On Friday 26 May 2006 10:09, Alexander Skwar wrote:

> Hello!
>
> [EMAIL PROTECTED] ~ $ hostname -d
> [EMAIL PROTECTED] ~ $ cat /etc/conf.d/domainname
> # /etc/conf.d/domainname
>
> # When setting up resolv.conf, what should take precedence?
> # If you wish to always override DHCP/whatever, set this to 1.
> OVERRIDE=1
>
> # To have a proper FQDN, you need to setup /etc/hosts and
> /etc/resolv.conf # properly (domain entry in /etc/resolv.conf, and
> FQDN in /etc/hosts). #
> DNSDOMAIN="bei.digitalprojects.com"
>
> # This only set what /bin/hostname returns.  If you need to setup NIS,
> meaning # what /bin/domainname returns, please see:
> #
> #   http://www.linux-nis.org/nis-howto/HOWTO/
> #
> NISDOMAIN="bei.digitalprojects.com"
>
> [EMAIL PROTECTED] ~ $
>
> Why does "hostname -d" not return a domainname? I would have
> thought, that the "DNSDOMAIN" setting in combination with
> "OVERRIDE=1" would set a DNS domain.
>
> Why's that not so?
>
> The system gets configured using dhcp, using dhcpcd.

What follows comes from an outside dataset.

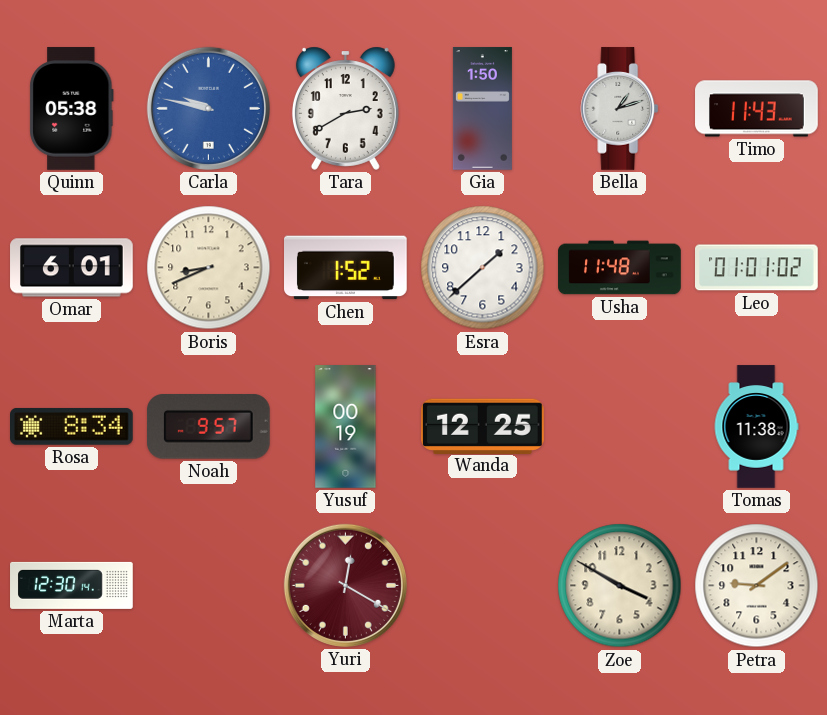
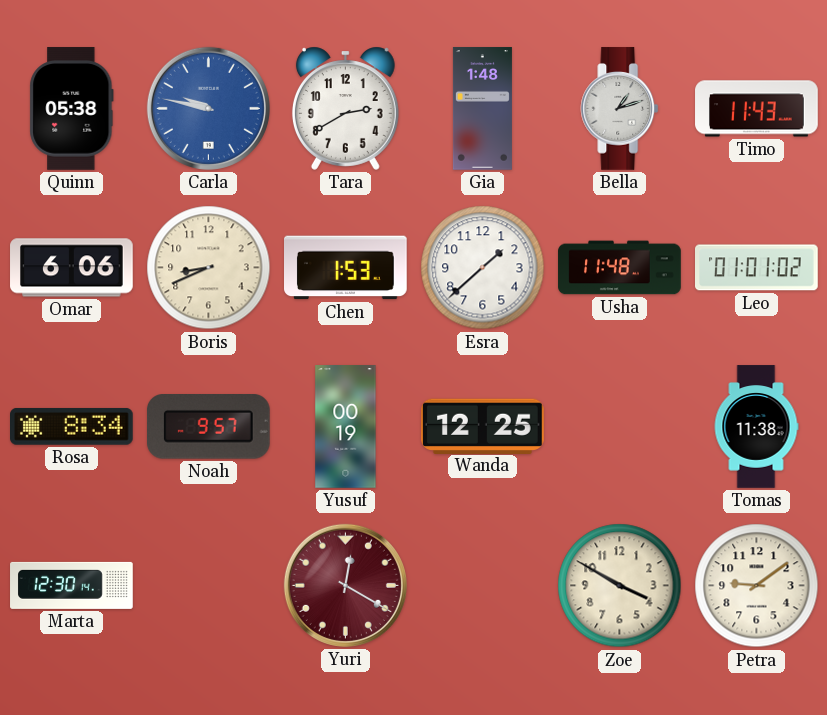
Gia: 1:50 -> 1:48
Omar: 6:01 -> 6:06
Chen: 1:52 -> 1:53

I seem to remember that this was somehow related to /etc/hosts, look:

# cat /etc/hosts
10.0.0.10  mybox   mybox.my.domain

# hostname -d
#
# (modify /etc/hosts)
# cat /etc/hosts
10.0.0.10  mybox.my.domain   mybox

# hostname -d
my.domain

Don't know whether dhcp changes all this.